Ne dit-on pas que l’enfer est pavé de bonnes intentions ? En voulant protéger l’enfant d’un va-et-vient entre père et mère, en voulant l’assigner à une résidence, on exclut forcément l’un des parents de sa vie quotidienne. Et c’est cette exclusion qui empêche l’enfant de se rassembler, de retrouver son unité propre. Car il demeure en pensée là où il ne vit pas. Bref, les dispositifs traditionnels d’hébergement ajoutent au traumatisme du divorce un traumatisme d’après divorce, plus durable, plus blessant, et organisé judiciairement.
La meilleure manière pour un enfant de sauver son habitation, lorsque ses parents sont séparés, c’est d’être le lien entre les deux résidences. L’enfant du divorce rejoint ce symbole de toute habitation qu’est le pont. Il n’habite pas ici, ni là : il habite entre. Lorsqu’on met en avant l’inconfort d’une vie qui consiste à toujours trimbaler ses affaires d’un endroit à l’autre, on a raison de le faire si c’est pour dire qu’il vaudrait mieux que les parents habitent ensemble. Le divorce est assurément source de complications, d’inconfort et de peine. Mais si l’on pense que l’exclusion d’un parent est, pour l’enfant, une meilleure solution que l’inconfort des transports et déplacements, on se trompe. On ne peut pas placer sur le même plan les tracas matériels d’une résidence alternée et la souffrance psychique générée par la marginalisation et l’humiliation d’un parent. La double résidence est une complication matérielle, pas une souffrance en soi. Elle peut permettre de sauver l’essentiel, à savoir l’unité d’habitation de l’enfant, si l’on est bien conscient qu’habiter c’est rassembler.
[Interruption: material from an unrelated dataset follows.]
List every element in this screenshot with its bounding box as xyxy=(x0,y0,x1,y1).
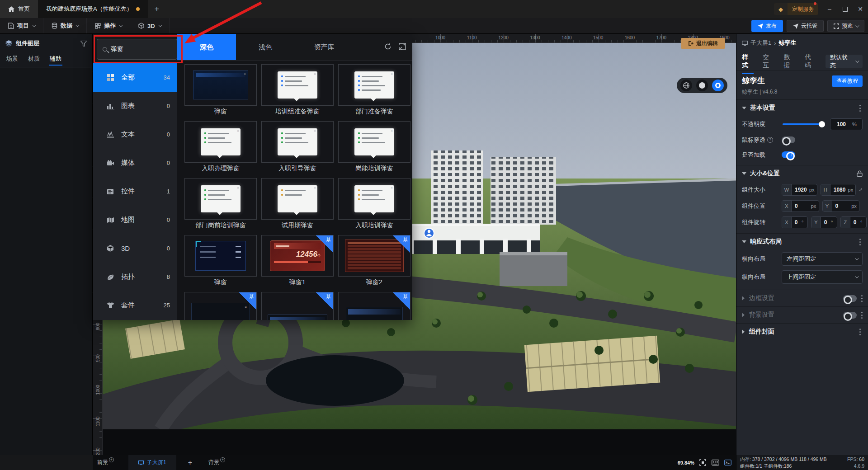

Quelque paradoxal que cela puisse paraître, le risque de produire des enfants ne sachant pas où ils habitent est plus grand lorsqu’il y a assignation de résidence, avec tous les conflits et toutes les souffrances qui accompagnent cette assignation, que lorsqu’il y a résidence alternée. La résidence alternée ne requiert pas forcément un accord préalable : elle produit cet accord parce qu’elle est la conséquence logique, et comme telle incontestable, de l’égalité parentale.
Reste que la mentalité judiciaire se révèle souvent plus forte que le mouvement rationnel du droit d’une part et la compréhension profonde des besoins d’une existence d’autre part. L’irrationalité du judiciaire, sa tradition résolument agonale nuisent à la reconnaissance du besoin des personnes et à l’application sereine des principes du droit. Et cela nous renvoie à la question politique de la décision : le pouvoir discrétionnaire qu’on confère aux juges, notamment dans ce qu’on appelle couramment, et l’expression de manque pas de sel, « l’attribution de la résidence habituelle », pourrait bien n’être que la primauté indue qu’on accorde à la mentalité judiciaire sur le respect des personnes et les principes rationnels du droit.